Car ma seule Inertie est la source de l’Être :
La matrice du monde est mon Illusion.

C’est Elle qui s’incarne en ses formes diverses,
Esprits et corps, ciel pur, monts et flots orageux[1]


Cette déclaration, Leconte de Lisle l’a reprise à son propre compte par deux fois, en prose et en vers. En prose, dans une autre nouvelle hindoue, Phalya Mani, publiée en 1876 dans La République des Lettres, et qui n’est qu’une réplique, sur le mode sérieux cette fois, de La Princesse Yaso’da. En vers, dans le douzain intitulé la Mâyâ (la Mâyâ, c’est l’Illusion) qui clôt les Poèmes Tragiques :


Mâyâ ! Mâyâ ! torrent des mobiles chimères,
Tu fais jaillir du cœur de l’homme universel
Les brèves voluptés et les haines amères,
Le monde obscur des sens et la splendeur du ciel ;
Mais qu’est-ce que le cœur des hommes éphémères,
Ô Maya sinon toi, le mirage immortel ?
Les siècles écoulés, les minutes prochaines,
S’abîment dans ton ombre, en un même moment,
Avec nos cris, nos pleurs et le sang de nos veines :
Éclair, rêve sinistre, éternité qui ment,
La Vie antique est faite inépuisablement
Du tourbillon sans fln des apparences vaines.

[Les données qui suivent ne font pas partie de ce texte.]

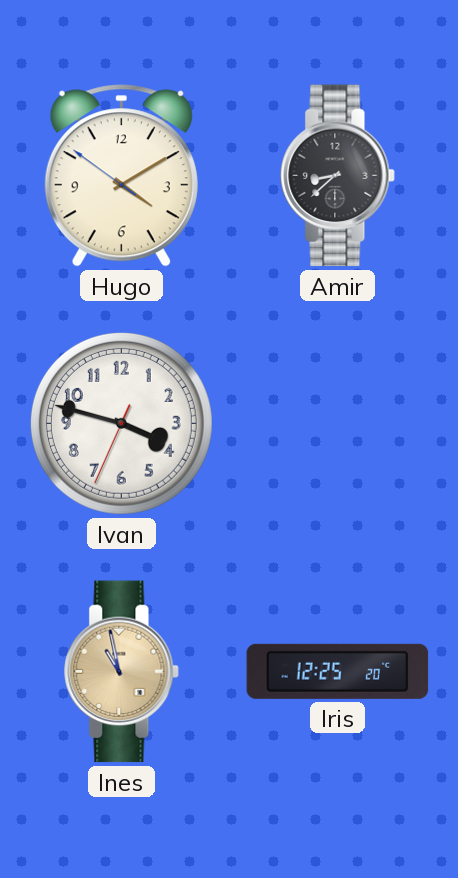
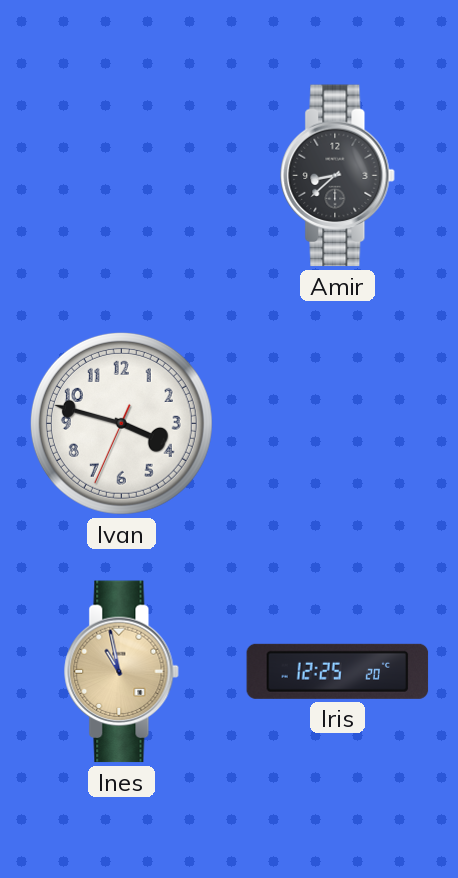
Hugo: 4:09 -> none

Ce n’est pas sans raison assurément que le poète inscrivait ces vers à la dernière page du recueil qu’il publiait à l’âge de soixante-sept ans, et qu’il pouvait considérer comme la dernière de ses œuvres. Cette doctrine, qui fait si peu de cas de notre individualité éphémère, qui réduit à un pur fantôme cette personnalité à laquelle nous tenons tant, peut nous paraître désolante. Et certes Leconte de Lisle la jugeait ainsi. Mais il goûtait, à s’en bien pénétrer, une amère satisfaction. Elle rendait le calme à sa pensée ; elle résolvait, en supprimant l’un des termes, le conflit entre la réalité et le rêve qui avait été la souffrance de sa vie, et qui est en son fond celle de toute vie humaine. Des deux hommes qui étaient en lui, le poète au cœur tumultueux et le créole au

  1. Poèmes Antiques : La Visionde Brahma.